Start of Excerpted data

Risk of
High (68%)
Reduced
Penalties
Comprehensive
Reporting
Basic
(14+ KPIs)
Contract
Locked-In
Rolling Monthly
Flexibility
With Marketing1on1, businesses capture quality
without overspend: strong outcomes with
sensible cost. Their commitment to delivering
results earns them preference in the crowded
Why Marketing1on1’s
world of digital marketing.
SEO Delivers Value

End of Excerpted data
Start of Excerpted data

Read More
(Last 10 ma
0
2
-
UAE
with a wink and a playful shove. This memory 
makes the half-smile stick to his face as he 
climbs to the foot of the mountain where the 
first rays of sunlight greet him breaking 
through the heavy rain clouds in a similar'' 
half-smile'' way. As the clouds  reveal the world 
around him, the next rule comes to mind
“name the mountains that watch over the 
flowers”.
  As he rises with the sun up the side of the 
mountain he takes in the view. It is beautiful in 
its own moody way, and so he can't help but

End of Excerpted data
Start of Excerpted data

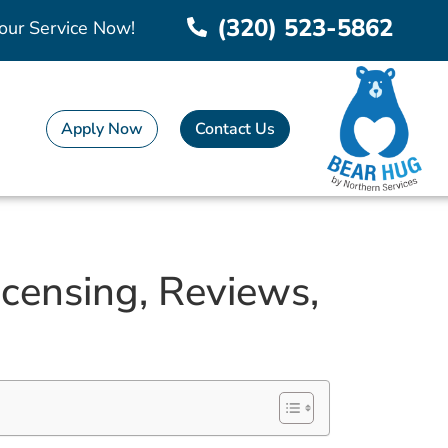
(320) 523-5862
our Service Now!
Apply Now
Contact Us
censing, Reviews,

End of Excerpted data

*Aim of the exercise*. In the material above, how many lines include the word "clouds"? Answer with the number only.

*Written answer*. 2